Queues stretching for six miles formed on a road leading to the southern border with Georgia as thousands try to flee from mobilisation. ITV News correspondent Rupert Evelyn reports
The Kremlin last week announced a partial mobilisation to add at least 300,000 troops to its force in Ukraine in the run-up to the votes in the occupied regions.
The move, a sharp shift from Vladimir Putin’s previous efforts to portray the war as a limited military operation that wouldn’t interfere with most Russians’ lives, proved extremely unpopular at home.On Monday, a young man entered a military enlistment office in the Siberian city of Ust-Ilimsk and shot the military commandant at close range.
Russian media reports claimed the man walked into the facility saying "no one will go to fight" and "we will all go home now."
Local authorities said the military commandant was in intensive care, without elaborating.
The man, identified in the media as 25-year-old local resident, was reportedly upset that a call-up notice was served to his best friend who didn’t have any combat experience – which the authorities have said is the main criteria for the draft.
Since the announcement of the mobilisation, there has been a huge wave of Russian trying to flee abroad amid speculation the Kremlin could ban men of working age from leaving the country.

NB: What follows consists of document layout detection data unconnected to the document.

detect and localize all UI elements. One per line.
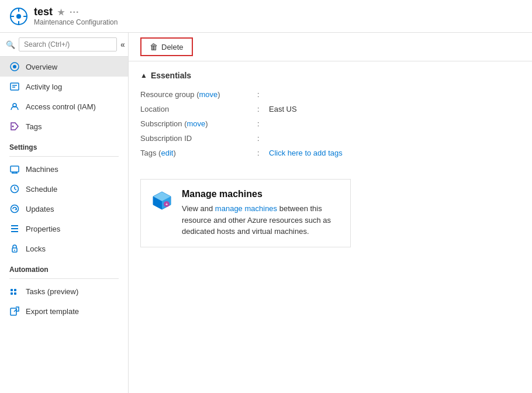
field-value: East US — [269, 102, 520, 116]
resource-type: Maintenance Configuration — [34, 18, 118, 26]
machines-icon — [9, 164, 20, 174]
sidebar-item-locks[interactable]: Locks — [0, 239, 128, 258]
field-separator: : — [257, 87, 269, 102]
field-label: Subscription ID — [140, 131, 257, 146]
manage-machines-card: + Manage machines View and manage machin… — [140, 179, 351, 247]
favorite-star[interactable]: ★ — [57, 8, 65, 17]
automation-divider — [9, 278, 119, 279]
svg-rect-29 — [14, 292, 16, 295]
updates-icon — [9, 204, 20, 214]
field-label: Location — [140, 102, 257, 116]
table-row: Subscription ID : — [140, 131, 520, 146]
field-value — [269, 87, 520, 102]
essentials-section: ▲ Essentials Resource group (move) : Loc… — [129, 61, 532, 170]
svg-point-12 — [12, 126, 14, 127]
sidebar-item-overview[interactable]: Overview — [0, 57, 128, 77]
sidebar-item-updates-label: Updates — [26, 205, 54, 213]
svg-text:+: + — [165, 202, 168, 206]
cards-row: + Manage machines View and manage machin… — [129, 170, 532, 257]
settings-section-header: Settings — [0, 136, 128, 154]
field-label: Subscription (move) — [140, 116, 257, 131]
sidebar-item-tasks[interactable]: Tasks (preview) — [0, 281, 128, 301]
svg-rect-26 — [11, 289, 13, 291]
svg-point-20 — [11, 205, 19, 213]
header-title: test ★ ··· — [34, 6, 118, 18]
settings-divider — [9, 156, 119, 157]
svg-line-19 — [15, 189, 16, 190]
sidebar-item-activity-log[interactable]: Activity log — [0, 77, 128, 96]
field-separator: : — [257, 116, 269, 131]
field-separator: : — [257, 131, 269, 146]
tasks-icon — [9, 286, 20, 297]
sidebar-item-machines[interactable]: Machines — [0, 159, 128, 179]
activity-log-icon — [9, 81, 20, 92]
add-tags-link[interactable]: Click here to add tags — [269, 149, 343, 157]
search-bar: 🔍 « — [0, 33, 128, 57]
sidebar-item-overview-label: Overview — [26, 63, 57, 71]
properties-icon — [9, 223, 20, 234]
locks-icon — [9, 243, 20, 254]
automation-section-header: Automation — [0, 258, 128, 276]
overview-icon — [9, 61, 20, 72]
sidebar-item-tags-label: Tags — [26, 122, 42, 131]
field-label: Tags (edit) — [140, 146, 257, 160]
schedule-icon — [9, 184, 20, 194]
svg-rect-8 — [11, 83, 19, 90]
table-row: Resource group (move) : — [140, 87, 520, 102]
essentials-table: Resource group (move) : Location : East … — [140, 87, 520, 160]
tags-icon — [9, 121, 20, 132]
svg-point-7 — [13, 65, 16, 68]
delete-button[interactable]: 🗑 Delete — [140, 37, 193, 56]
sidebar-item-properties[interactable]: Properties — [0, 219, 128, 239]
toolbar: 🗑 Delete — [129, 33, 532, 61]
sidebar-item-schedule-label: Schedule — [26, 185, 57, 194]
table-row: Location : East US — [140, 102, 520, 116]
manage-card-description: View and manage machines between this re… — [182, 203, 341, 237]
sidebar-item-activity-log-label: Activity log — [26, 82, 62, 91]
subscription-move-link[interactable]: move — [187, 119, 206, 128]
trash-icon: 🗑 — [150, 42, 158, 51]
field-separator: : — [257, 102, 269, 116]
search-input[interactable] — [19, 37, 117, 51]
svg-rect-21 — [11, 225, 18, 226]
main-layout: 🔍 « Overview Activity log Access control… — [0, 33, 532, 393]
field-value: Click here to add tags — [269, 146, 520, 160]
svg-point-1 — [16, 14, 21, 19]
content-area: 🗑 Delete ▲ Essentials Resource group (mo… — [129, 33, 532, 393]
tags-edit-link[interactable]: edit — [161, 149, 173, 157]
field-separator: : — [257, 146, 269, 160]
sidebar: 🔍 « Overview Activity log Access control… — [0, 33, 129, 393]
svg-rect-27 — [14, 289, 16, 291]
sidebar-item-tags[interactable]: Tags — [0, 116, 128, 136]
sidebar-item-access-control-label: Access control (IAM) — [26, 102, 96, 111]
search-icon: 🔍 — [6, 40, 15, 49]
essentials-chevron: ▲ — [140, 71, 147, 80]
manage-card-content: Manage machines View and manage machines… — [182, 189, 341, 237]
export-icon — [9, 306, 20, 316]
table-row: Tags (edit) : Click here to add tags — [140, 146, 520, 160]
sidebar-item-properties-label: Properties — [26, 225, 60, 233]
essentials-header: ▲ Essentials — [140, 71, 520, 80]
svg-rect-30 — [11, 308, 16, 315]
header-title-block: test ★ ··· Maintenance Configuration — [34, 6, 118, 26]
sidebar-item-updates[interactable]: Updates — [0, 199, 128, 219]
svg-rect-23 — [11, 231, 18, 232]
svg-point-25 — [14, 250, 15, 251]
manage-machines-icon: + — [150, 189, 174, 212]
field-value — [269, 131, 520, 146]
field-value — [269, 116, 520, 131]
sidebar-item-tasks-label: Tasks (preview) — [26, 287, 78, 296]
sidebar-item-access-control[interactable]: Access control (IAM) — [0, 96, 128, 116]
sidebar-item-machines-label: Machines — [26, 165, 58, 174]
app-icon — [9, 7, 28, 26]
sidebar-item-export[interactable]: Export template — [0, 301, 128, 321]
field-label: Resource group (move) — [140, 87, 257, 102]
table-row: Subscription (move) : — [140, 116, 520, 131]
sidebar-item-schedule[interactable]: Schedule — [0, 179, 128, 199]
more-options[interactable]: ··· — [70, 7, 79, 18]
collapse-button[interactable]: « — [120, 40, 125, 49]
header: test ★ ··· Maintenance Configuration — [0, 0, 532, 33]
sidebar-item-locks-label: Locks — [26, 244, 46, 253]
resource-group-move-link[interactable]: move — [199, 90, 217, 99]
access-control-icon — [9, 101, 20, 112]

Queues stretching for six miles formed on a road leading to the southern border with Georgia, according to Yandex Maps, a Russian online map service.The lines of cars were so long at the border with Kazakhstan that some people abandoned their vehicles and proceeded on foot - just as some Ukrainians did after Russia invaded their country in February.
Meanwhile, dozens of flights out of Russia - with tickets sold at sky-high prices - carried men to international destinations such as Turkey, Armenia, Azerbaijan and Serbia, where Russians don’t need visas.The Kremlin said on Monday that no decisions had been taken on closing Russia's borders, amid an exodus of military-age men.
Asked about the possibility of border closures in a call with reporters, Kremlin spokesman Dmitry Peskov said: "I don't know anything about this. At the moment, no decisions have been taken on this."
On Monday, a senior lawmaker said that Russian borders should be closed to draft-eligible men amid the exodus.
"Everyone who is of conscription age should be banned from travelling abroad in the current situation," Sergei Tsekov, a member of Russia's upper house of parliament, the Federation Council, told RIA news agency.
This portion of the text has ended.